DESCRIPTION OF THE TASK: In the entries below, how many lines contain the string "avoir"? Give the number by itself.

Dataset entries:
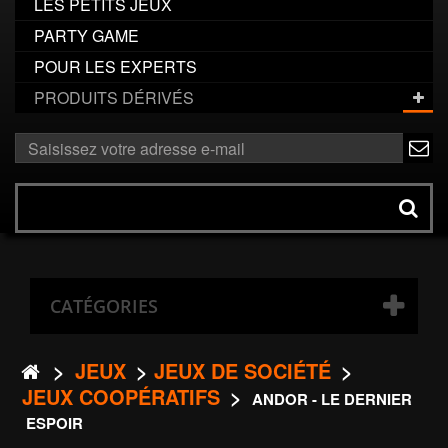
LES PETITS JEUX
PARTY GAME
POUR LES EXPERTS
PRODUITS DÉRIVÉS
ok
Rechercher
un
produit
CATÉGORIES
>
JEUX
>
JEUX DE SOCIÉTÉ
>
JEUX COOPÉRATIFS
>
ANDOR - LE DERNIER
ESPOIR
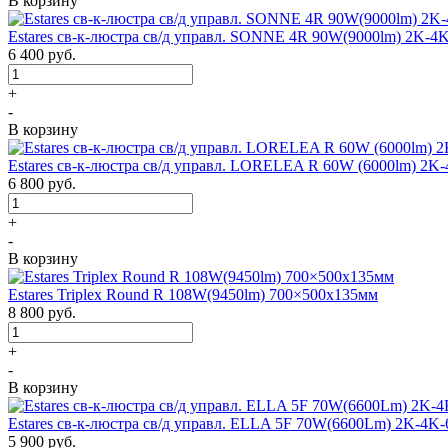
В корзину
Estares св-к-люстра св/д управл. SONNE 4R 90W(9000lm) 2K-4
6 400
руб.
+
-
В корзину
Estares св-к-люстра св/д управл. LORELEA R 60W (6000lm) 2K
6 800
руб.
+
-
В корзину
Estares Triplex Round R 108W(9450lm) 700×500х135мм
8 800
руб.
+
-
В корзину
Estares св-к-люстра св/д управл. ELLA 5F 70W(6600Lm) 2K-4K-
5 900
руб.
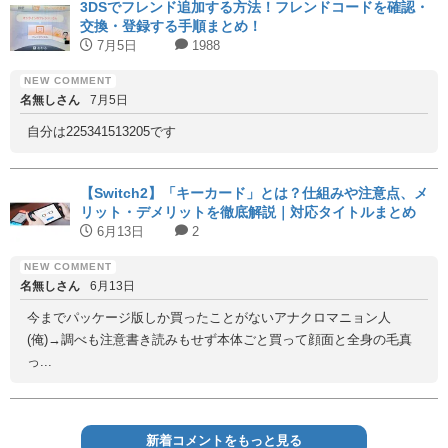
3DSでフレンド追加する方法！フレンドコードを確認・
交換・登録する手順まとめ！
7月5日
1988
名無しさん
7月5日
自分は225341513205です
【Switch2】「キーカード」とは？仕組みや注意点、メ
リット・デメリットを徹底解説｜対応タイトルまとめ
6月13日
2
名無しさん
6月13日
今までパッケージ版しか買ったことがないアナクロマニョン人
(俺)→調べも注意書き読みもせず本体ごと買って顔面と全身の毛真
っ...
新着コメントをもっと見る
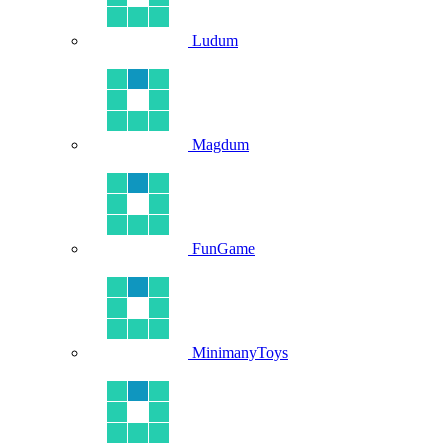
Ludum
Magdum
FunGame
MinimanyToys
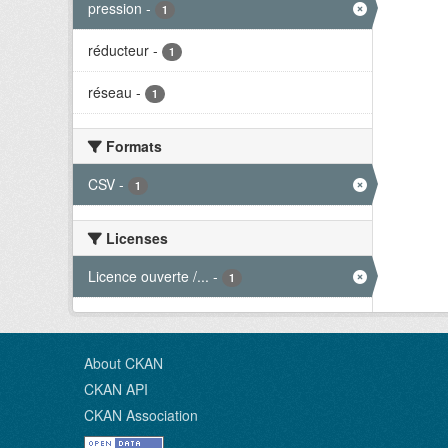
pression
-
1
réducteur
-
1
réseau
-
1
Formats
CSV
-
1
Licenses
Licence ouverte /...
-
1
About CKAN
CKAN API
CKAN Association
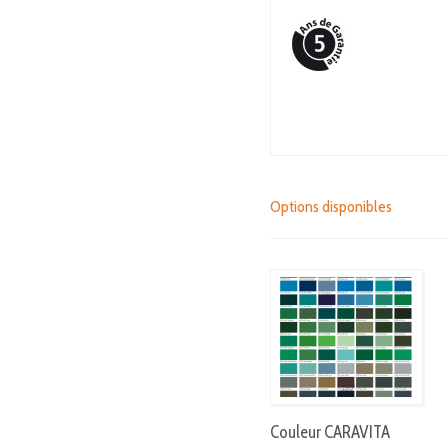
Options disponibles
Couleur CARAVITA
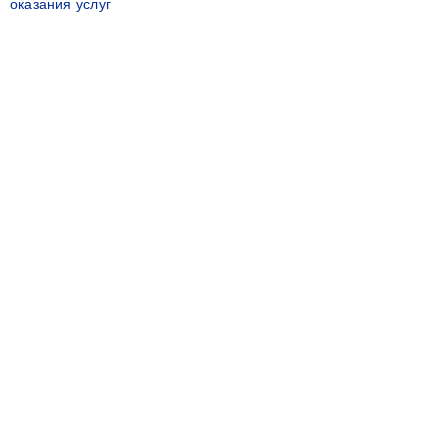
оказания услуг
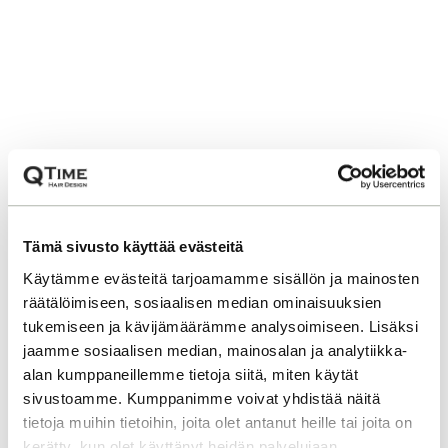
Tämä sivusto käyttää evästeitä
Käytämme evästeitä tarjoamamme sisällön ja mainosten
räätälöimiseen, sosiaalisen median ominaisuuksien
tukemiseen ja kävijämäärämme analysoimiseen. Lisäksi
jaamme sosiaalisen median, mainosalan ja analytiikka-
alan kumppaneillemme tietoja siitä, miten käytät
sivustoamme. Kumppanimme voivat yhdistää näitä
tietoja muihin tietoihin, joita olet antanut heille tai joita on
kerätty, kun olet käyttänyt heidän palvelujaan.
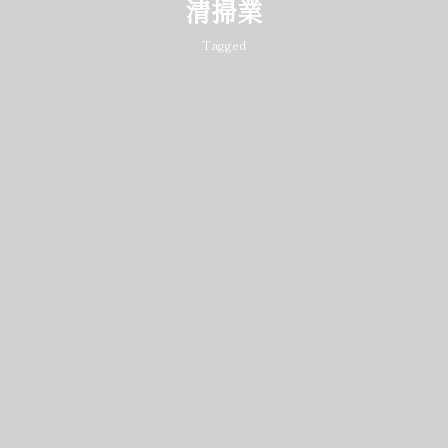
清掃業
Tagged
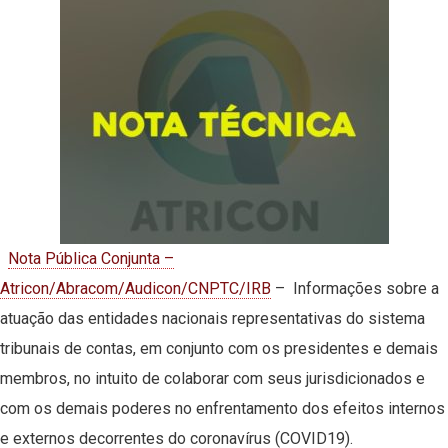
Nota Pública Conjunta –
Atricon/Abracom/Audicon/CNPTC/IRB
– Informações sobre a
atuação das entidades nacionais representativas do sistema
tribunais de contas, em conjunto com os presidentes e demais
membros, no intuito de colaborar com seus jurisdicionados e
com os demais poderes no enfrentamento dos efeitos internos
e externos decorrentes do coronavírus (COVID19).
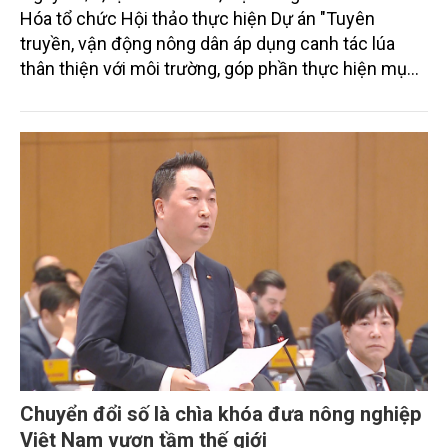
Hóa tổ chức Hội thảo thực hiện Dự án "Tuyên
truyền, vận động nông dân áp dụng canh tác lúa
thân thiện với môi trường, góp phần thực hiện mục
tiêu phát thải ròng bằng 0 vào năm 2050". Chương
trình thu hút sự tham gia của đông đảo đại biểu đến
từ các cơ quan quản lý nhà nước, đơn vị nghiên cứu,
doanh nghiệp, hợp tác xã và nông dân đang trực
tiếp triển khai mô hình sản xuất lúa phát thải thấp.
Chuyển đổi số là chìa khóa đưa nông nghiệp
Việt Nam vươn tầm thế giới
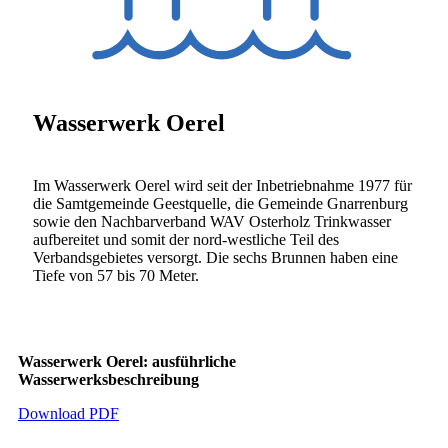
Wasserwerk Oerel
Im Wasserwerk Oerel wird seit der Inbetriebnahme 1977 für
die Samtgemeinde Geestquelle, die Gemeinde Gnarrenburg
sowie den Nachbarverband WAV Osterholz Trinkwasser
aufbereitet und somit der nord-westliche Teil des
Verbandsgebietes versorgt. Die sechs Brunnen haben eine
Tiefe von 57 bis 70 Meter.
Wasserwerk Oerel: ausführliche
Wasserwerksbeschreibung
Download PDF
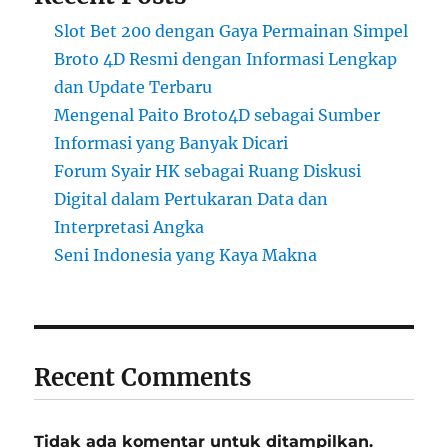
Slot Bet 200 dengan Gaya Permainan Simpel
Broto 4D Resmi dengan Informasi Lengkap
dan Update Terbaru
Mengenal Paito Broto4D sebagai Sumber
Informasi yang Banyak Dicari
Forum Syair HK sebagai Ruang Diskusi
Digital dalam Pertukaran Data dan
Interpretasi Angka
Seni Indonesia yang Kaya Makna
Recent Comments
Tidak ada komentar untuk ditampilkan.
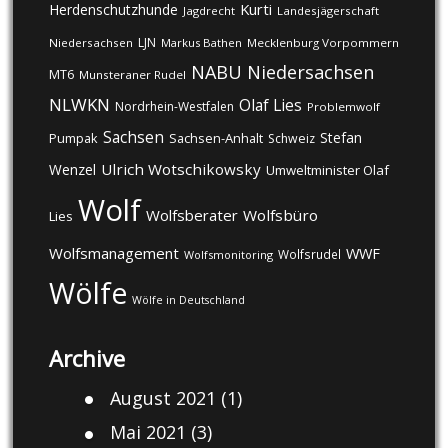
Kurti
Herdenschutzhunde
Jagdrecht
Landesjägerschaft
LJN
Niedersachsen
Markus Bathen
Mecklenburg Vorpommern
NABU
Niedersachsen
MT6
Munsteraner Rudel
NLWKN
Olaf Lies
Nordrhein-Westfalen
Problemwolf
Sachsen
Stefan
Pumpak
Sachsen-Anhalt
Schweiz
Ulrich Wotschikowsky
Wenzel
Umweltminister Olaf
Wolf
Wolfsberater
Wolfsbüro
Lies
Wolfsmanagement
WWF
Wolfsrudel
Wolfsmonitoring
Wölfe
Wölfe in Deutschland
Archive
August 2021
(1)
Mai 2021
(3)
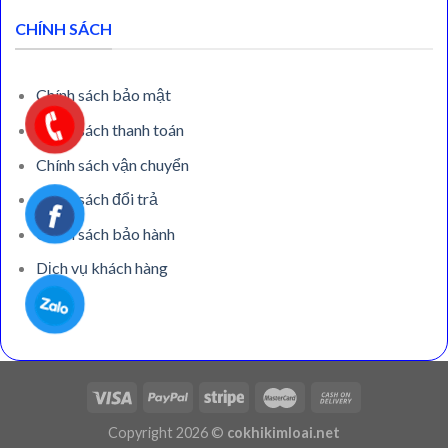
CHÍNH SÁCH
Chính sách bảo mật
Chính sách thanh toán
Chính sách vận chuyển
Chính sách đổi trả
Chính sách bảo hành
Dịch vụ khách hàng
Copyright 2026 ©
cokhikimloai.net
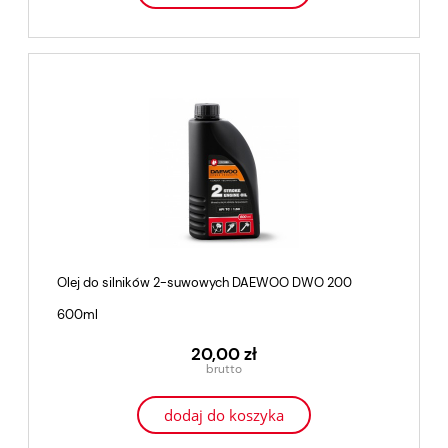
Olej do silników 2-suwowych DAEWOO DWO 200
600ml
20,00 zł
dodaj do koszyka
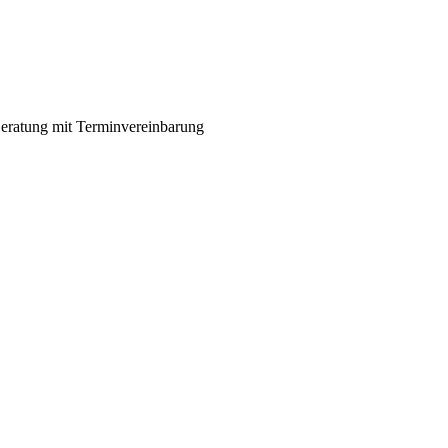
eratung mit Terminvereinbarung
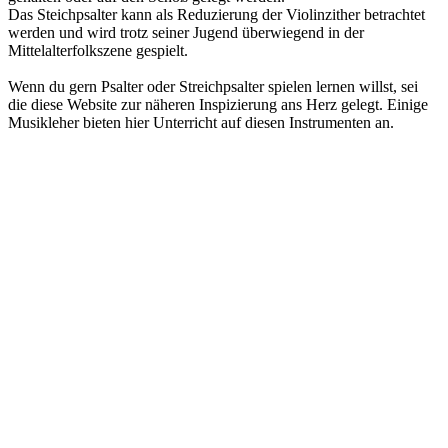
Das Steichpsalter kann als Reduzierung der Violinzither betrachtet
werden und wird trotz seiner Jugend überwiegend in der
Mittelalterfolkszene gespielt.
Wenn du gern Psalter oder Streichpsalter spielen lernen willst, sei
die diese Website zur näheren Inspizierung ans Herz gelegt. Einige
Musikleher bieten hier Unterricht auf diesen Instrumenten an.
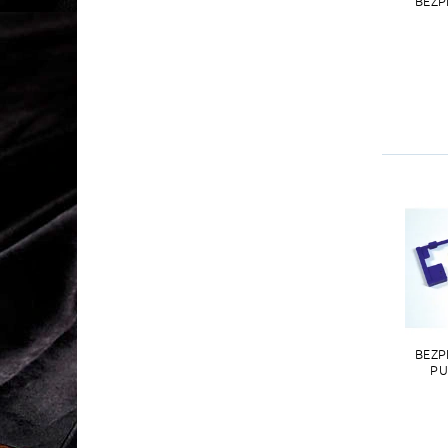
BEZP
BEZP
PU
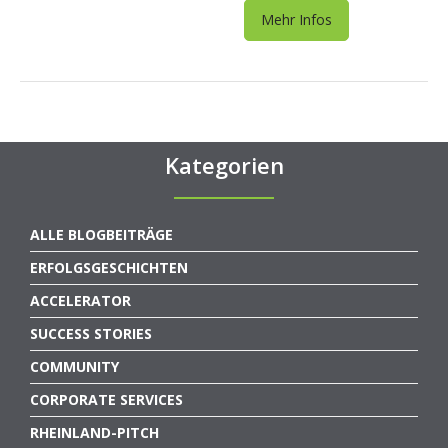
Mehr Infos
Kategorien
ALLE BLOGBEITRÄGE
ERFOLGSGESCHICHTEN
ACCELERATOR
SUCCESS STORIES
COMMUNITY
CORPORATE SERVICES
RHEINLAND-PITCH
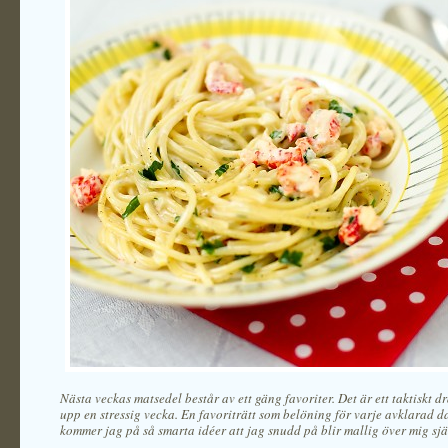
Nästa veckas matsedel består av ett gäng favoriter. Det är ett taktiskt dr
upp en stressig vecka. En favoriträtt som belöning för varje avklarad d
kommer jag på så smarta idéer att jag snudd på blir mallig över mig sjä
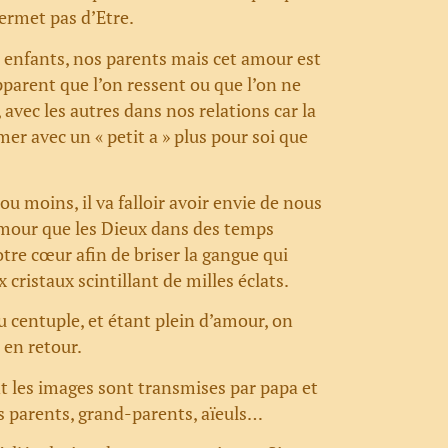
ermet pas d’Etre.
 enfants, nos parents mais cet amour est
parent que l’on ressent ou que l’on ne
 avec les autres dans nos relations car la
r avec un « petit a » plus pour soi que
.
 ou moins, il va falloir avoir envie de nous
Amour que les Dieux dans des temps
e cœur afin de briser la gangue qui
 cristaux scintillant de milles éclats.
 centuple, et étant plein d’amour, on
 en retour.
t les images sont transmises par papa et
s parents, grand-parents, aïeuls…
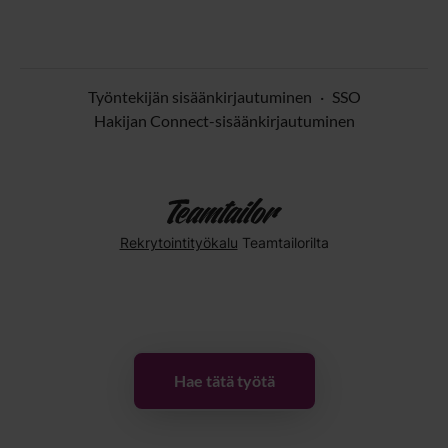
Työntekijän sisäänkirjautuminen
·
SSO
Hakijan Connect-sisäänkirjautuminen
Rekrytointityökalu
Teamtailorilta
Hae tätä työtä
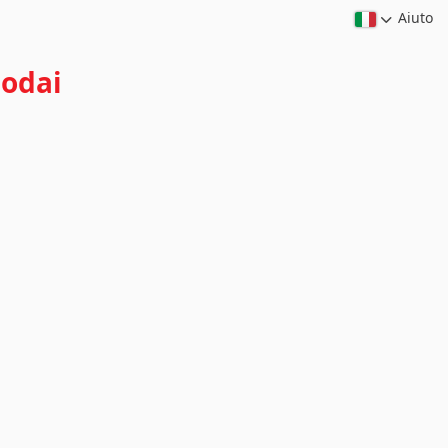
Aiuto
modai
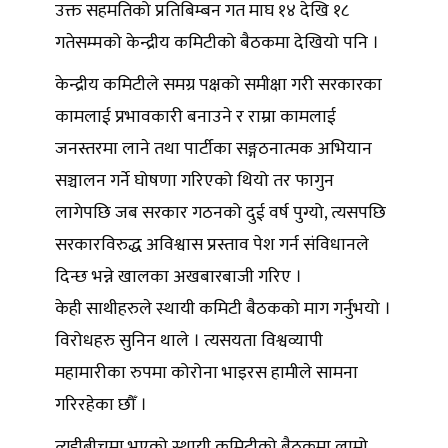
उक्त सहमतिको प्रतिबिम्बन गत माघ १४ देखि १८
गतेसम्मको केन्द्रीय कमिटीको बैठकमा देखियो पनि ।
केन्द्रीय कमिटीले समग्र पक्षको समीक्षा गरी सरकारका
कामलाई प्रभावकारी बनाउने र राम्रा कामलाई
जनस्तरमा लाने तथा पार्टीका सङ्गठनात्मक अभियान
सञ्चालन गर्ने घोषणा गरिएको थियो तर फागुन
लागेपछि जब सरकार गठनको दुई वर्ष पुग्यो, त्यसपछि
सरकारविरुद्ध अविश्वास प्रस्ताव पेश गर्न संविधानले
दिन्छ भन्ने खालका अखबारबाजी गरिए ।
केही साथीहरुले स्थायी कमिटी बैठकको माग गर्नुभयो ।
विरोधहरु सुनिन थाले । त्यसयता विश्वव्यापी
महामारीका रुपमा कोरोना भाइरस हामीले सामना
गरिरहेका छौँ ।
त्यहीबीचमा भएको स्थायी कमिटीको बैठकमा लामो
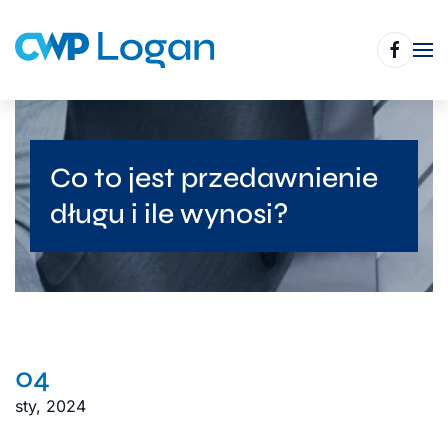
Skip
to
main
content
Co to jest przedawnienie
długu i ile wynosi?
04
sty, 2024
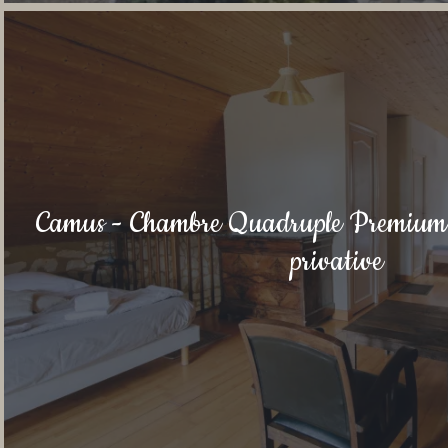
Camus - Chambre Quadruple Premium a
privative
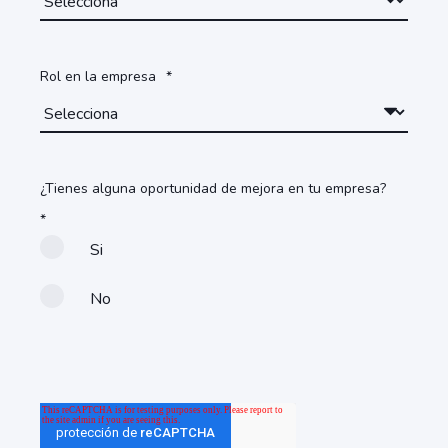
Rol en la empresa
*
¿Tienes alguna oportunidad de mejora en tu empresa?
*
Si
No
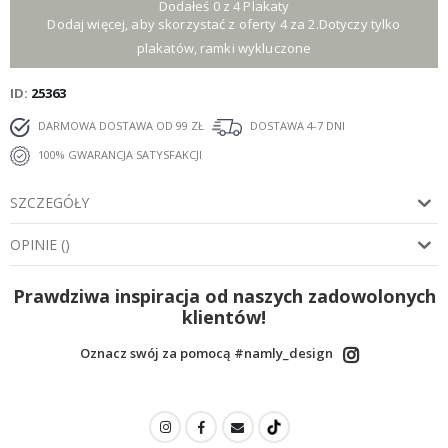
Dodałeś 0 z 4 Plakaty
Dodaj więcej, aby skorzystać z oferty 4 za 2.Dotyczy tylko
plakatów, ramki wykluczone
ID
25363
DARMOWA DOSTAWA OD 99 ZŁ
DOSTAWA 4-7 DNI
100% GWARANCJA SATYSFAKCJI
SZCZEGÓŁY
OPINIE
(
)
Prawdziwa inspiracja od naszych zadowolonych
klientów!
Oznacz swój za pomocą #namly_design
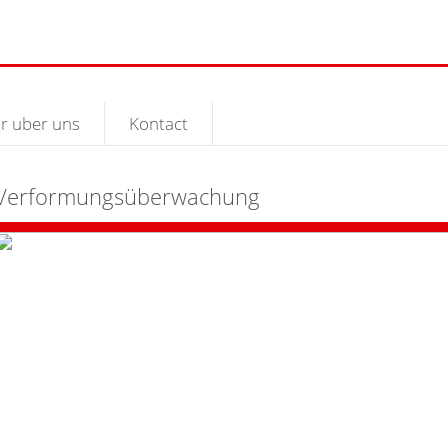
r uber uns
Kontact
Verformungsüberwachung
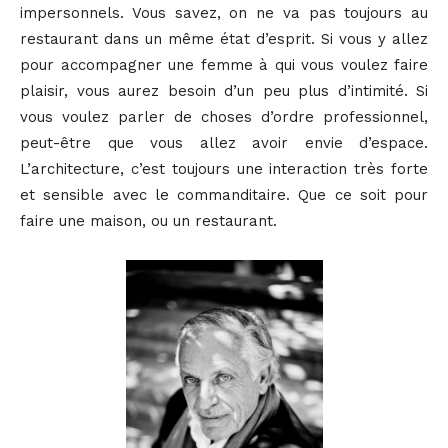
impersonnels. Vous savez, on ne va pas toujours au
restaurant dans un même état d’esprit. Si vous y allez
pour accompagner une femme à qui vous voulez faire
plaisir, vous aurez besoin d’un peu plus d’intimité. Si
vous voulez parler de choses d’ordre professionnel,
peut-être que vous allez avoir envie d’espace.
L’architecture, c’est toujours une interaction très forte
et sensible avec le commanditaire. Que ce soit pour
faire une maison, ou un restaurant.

TASK SOLUTION: 2